ImageIran Focus: London, Apr. 15 – More than one in ten murders in Iran are committed by parents who kill their own children, a senior police official has said.

Iran Focus

ImageLondon, Apr. 15 – More than one in ten murders in Iran are committed by parents who kill their own children, a senior police official has said.

Recent official statistics show that compared to the Persian calendar year 1386 (March 2007-March 2008), there has been a 3% increase in the number of parents murdered by children in 1387 (which ended March 20, 2009), deputy police investigator Mostafa Rajabi said at the end of last week, the state-run Tehran Times wrote on Tuesday.

A total of 16% of murders in Iran are committed by husbands, 6% by wives, 12% by parents, and 11% by the children, Rajabi said.

Authorities in Iran say drug addiction is the root of family disputes that lead to murders; however, an Iranian sociologist based in London says the blame lies squarely with the government's social policies.

"These grim figures stem from high poverty levels and rampant unemployment, for which the government is responsible. Sometimes parents think it is better if their child does not grow up in such poverty", said Hassan Memarzadeh.

"There are a staggering number of cases where husbands kill their wife and children before committing suicide. In the majority of such cases, the person has either been out of work for long periods or receives inadequate pay to meet the rising costs of supporting a family", he said.

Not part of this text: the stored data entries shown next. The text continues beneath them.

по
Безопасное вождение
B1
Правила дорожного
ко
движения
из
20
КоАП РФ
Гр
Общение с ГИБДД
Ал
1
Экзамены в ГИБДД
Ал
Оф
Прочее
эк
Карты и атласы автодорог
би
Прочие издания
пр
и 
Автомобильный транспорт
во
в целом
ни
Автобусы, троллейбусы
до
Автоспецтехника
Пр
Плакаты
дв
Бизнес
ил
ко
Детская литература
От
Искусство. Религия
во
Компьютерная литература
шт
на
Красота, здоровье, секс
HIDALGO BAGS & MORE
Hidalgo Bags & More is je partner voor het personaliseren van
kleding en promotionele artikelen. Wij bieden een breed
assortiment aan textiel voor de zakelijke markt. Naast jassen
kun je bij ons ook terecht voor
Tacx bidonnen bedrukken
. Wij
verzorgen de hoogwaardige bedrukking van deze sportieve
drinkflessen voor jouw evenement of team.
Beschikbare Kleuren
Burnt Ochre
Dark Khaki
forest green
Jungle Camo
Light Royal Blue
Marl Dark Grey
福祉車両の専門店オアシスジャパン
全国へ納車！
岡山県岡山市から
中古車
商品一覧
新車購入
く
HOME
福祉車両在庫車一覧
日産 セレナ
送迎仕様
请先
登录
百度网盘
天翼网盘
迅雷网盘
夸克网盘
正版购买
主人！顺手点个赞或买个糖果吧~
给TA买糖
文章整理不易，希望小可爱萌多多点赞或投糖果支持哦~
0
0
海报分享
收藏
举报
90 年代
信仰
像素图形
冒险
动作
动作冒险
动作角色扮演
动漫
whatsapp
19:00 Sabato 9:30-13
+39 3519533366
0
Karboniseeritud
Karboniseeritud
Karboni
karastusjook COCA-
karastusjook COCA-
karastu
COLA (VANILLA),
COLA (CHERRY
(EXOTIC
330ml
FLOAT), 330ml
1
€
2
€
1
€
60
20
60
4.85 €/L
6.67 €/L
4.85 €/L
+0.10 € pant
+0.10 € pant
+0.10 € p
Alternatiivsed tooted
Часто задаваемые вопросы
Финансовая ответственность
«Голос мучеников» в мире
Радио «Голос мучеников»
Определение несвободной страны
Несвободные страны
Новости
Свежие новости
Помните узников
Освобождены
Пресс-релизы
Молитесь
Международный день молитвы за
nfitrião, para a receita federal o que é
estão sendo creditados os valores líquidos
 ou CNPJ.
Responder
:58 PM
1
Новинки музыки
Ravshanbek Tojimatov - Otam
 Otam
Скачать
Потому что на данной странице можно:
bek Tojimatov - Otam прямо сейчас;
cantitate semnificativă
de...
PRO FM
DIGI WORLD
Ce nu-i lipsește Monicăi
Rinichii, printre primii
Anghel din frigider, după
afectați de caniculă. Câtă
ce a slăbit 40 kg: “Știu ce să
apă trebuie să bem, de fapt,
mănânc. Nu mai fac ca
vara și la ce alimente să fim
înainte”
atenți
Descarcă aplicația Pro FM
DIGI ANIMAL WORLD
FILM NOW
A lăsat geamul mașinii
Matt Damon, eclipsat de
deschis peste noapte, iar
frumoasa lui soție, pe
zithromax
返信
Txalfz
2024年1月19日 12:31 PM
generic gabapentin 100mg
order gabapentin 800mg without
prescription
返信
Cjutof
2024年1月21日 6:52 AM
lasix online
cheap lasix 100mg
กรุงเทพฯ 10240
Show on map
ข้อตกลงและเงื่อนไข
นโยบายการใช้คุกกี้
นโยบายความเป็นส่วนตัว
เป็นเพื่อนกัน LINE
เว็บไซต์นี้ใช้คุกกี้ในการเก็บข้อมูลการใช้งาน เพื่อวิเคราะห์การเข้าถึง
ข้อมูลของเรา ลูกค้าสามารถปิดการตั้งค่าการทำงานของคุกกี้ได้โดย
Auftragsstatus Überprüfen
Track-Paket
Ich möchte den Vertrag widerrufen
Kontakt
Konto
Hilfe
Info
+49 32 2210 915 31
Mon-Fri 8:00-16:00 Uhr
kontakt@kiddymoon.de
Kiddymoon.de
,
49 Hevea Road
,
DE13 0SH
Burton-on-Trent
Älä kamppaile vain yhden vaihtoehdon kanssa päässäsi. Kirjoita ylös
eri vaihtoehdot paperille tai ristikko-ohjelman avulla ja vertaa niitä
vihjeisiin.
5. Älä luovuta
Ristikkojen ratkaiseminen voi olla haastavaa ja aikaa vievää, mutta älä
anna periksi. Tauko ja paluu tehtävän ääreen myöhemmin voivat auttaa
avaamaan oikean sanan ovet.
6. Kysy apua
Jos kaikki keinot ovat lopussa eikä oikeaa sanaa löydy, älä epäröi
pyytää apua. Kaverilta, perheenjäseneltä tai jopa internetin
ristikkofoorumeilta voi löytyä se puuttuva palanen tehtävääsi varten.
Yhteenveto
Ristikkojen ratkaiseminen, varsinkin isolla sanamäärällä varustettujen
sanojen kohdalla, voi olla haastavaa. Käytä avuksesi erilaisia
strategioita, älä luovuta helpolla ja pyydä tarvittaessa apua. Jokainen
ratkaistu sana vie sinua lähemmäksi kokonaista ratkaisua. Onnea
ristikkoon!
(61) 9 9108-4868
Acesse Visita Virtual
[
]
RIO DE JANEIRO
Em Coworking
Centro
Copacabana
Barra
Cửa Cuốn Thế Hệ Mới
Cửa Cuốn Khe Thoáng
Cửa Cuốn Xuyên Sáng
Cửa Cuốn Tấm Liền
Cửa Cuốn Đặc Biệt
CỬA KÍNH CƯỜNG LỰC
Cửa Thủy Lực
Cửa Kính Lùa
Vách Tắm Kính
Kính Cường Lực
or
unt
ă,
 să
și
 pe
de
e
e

The government said on Saturday that the country’s overall murder rate rose by 11% over the past year, adding that there was a rise of 23 percent in the number of female murder victims.

Still, Memarzadeh says illegal drugs are a contributing factor to the murder and suicide rate. The authorities in Iran even secretly help drug dealers to get their illegal products onto the streets, he says. "The ruling elite, particularly those allied to [former President Ali-Akbar Hashemi] Rafsanjani, facilitate drug distribution, especially among the young urban population. It is institutionalised; that's why it doesn't stop".

Asked why authorities would want addiction in their cities, Memarzadeh says, "It keeps the young people from focusing their anger on the regime. When you are an addict, you tend not to attend rallies".

But he also says that there were more than 7,000 anti-government protests in Iran over the past year, adding that one of the most active groups were university students unhappy with the government’s attempt to spread its fundamentalist culture on campuses.